Friday, January 15, 2010

Left. Right. Left. Right. Hegel Is On The March. The Plantation Meme Shifts From Sympathy to Pity to Scorn • Enter The Looting Narrative



Haitians argue over goods looted from a store in downtown Port-au-Prince. The woman holds in her top the share she claims. (Carolyn Cole / Los Angeles Times / January 14, 2010)

U.N. officials said today that looters had broken into a warehouse in Haiti's ruined capital, Port-au-Prince, where the World Food Program stored 15,000 tons of food, but the losses appeared to be limited, the Associated Press reported.

U.N. officials warned that residents of impoverished Port-au-Prince are becoming more impatient about the lack of assistance they've gotten since the magnitude 7.0 earthquake devastated their city Tuesday.

4 comments:

Sasha said...

This was followed by a story on CNN last night about how the prisoners "escaped" from the ruined prison and are now "running free."

the good nurse said...

anybody remember the movie "trading places" staring eddie murphy?
trust me, if any of us were in the same situation as our brothers and sisters in Haiti we would be "looting" as well to stay alive....
the media "loves" to spin these types of tragedies involving people of color to make us appear savage-like...damn shame.

Denmark Vesey said...

You are absolutely right Sista Nurse.

I saw it on the horizon the moments after the quake hit the news.

The coverage always starts off sooooo empathetic.

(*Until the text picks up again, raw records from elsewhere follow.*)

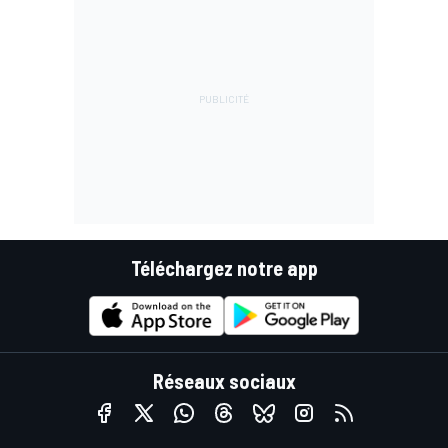
Téléchargez notre app
Réseaux sociaux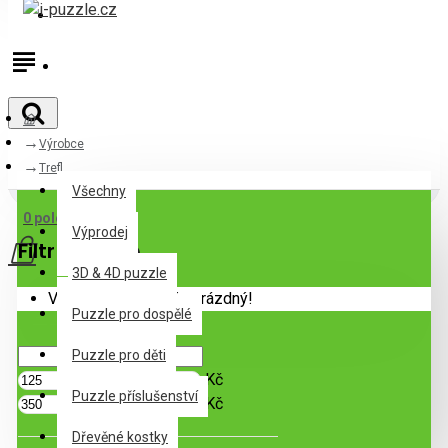
Přihlásit
Registrovat
Výrobce
Všechny
Trefl
Všechny
0 položek - 0Kč
Výprodej
Filtr
Zrušit filtr
3D & 4D puzzle
Váš nákupní košík je prázdný!
Puzzle pro dospělé
Cena
Puzzle pro děti
Kč
Puzzle příslušenství
Kč
Dřevěné kostky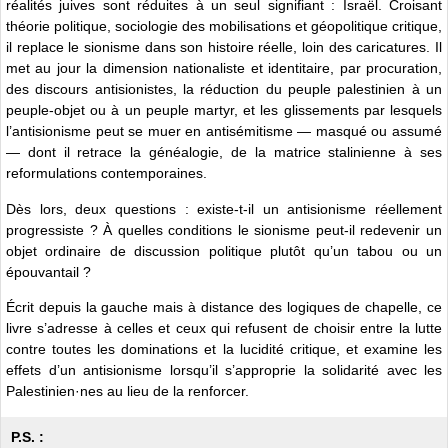
réalités juives sont réduites à un seul signifiant : Israël. Croisant
théorie politique, sociologie des mobilisations et géopolitique critique,
il replace le sionisme dans son histoire réelle, loin des caricatures. Il
met au jour la dimension nationaliste et identitaire, par procuration,
des discours antisionistes, la réduction du peuple palestinien à un
peuple-objet ou à un peuple martyr, et les glissements par lesquels
l’antisionisme peut se muer en antisémitisme — masqué ou assumé
— dont il retrace la généalogie, de la matrice stalinienne à ses
reformulations contemporaines.
Dès lors, deux questions : existe-t-il un antisionisme réellement
progressiste ? À quelles conditions le sionisme peut-il redevenir un
objet ordinaire de discussion politique plutôt qu’un tabou ou un
épouvantail ?
Écrit depuis la gauche mais à distance des logiques de chapelle, ce
livre s’adresse à celles et ceux qui refusent de choisir entre la lutte
contre toutes les dominations et la lucidité critique, et examine les
effets d’un antisionisme lorsqu’il s’approprie la solidarité avec les
Palestinien·nes au lieu de la renforcer.
P.S. :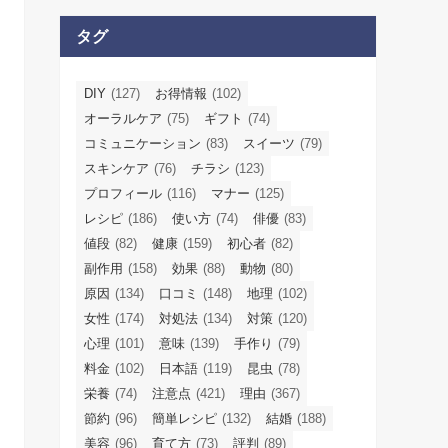
タグ
DIY
(127)
お得情報
(102)
オーラルケア
(75)
ギフト
(74)
コミュニケーション
(83)
スイーツ
(79)
スキンケア
(76)
チラシ
(123)
プロフィール
(116)
マナー
(125)
レシピ
(186)
使い方
(74)
俳優
(83)
値段
(82)
健康
(159)
初心者
(82)
副作用
(158)
効果
(88)
動物
(80)
原因
(134)
口コミ
(148)
地理
(102)
女性
(174)
対処法
(134)
対策
(120)
心理
(101)
意味
(139)
手作り
(79)
料金
(102)
日本語
(119)
昆虫
(78)
栄養
(74)
注意点
(421)
理由
(367)
節約
(96)
簡単レシピ
(132)
結婚
(188)
美容
(96)
育て方
(73)
評判
(89)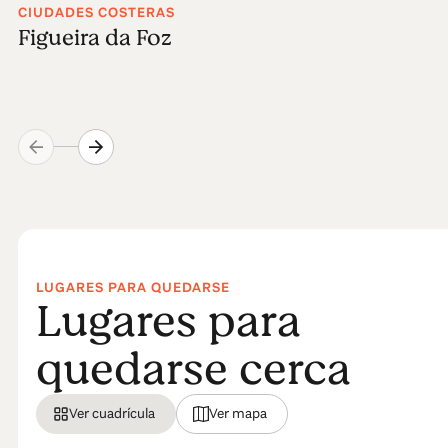
CIUDADES COSTERAS
Figueira da Foz
LUGARES PARA QUEDARSE
Lugares para
quedarse cerca
Ver cuadrícula
Ver mapa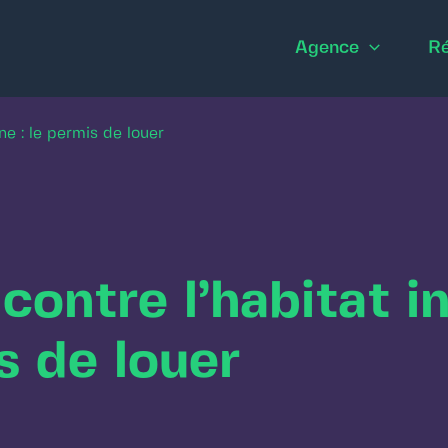
Agence
Ré
gne : le permis de louer
 contre l’habitat i
s de louer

Soooo understanding.

Then it shifts to the Goody Two Shoes riding to the rescue.

Then it shifts to questions about "why" did this happen.

Then the meme implies the Haitian people are ultimately responsible for their entire plight.

Then the imagery shifts from photos of reunited mothers and dust covered daughters ... to aggressive threatening dangerous black men on the verge of looting, violence and rape.

2 Weeks from now the Plantation will walk away shaking its collective head.

There will be periodic media coverage of the "corruption" and the failure of the dollars to reach the people of Haiti.

uglyblackjohn said...

I've been through two hurricanes and evacuated from one.

There are always people who prepared for disasters and have Brita water filters (bottled water "spoils" after a while), bleach, Aspirin, multi-vitamins, those little solar powered landscaping lights (only last a few hours but they don't require batteries) and a lot of peanut butter.
(But this survival kit is hard to use when it's burried under tons of rubble.)

Then there are always people so dependent on others that they cannot function without someone telling them what to do.

Ideally, enough from the first group have built relationships with those from the second group and can offer assistance.

Disasters are stessful and in great stress ones true self is often exposed.
The good will continue to do good and the bad will continue doing bad things.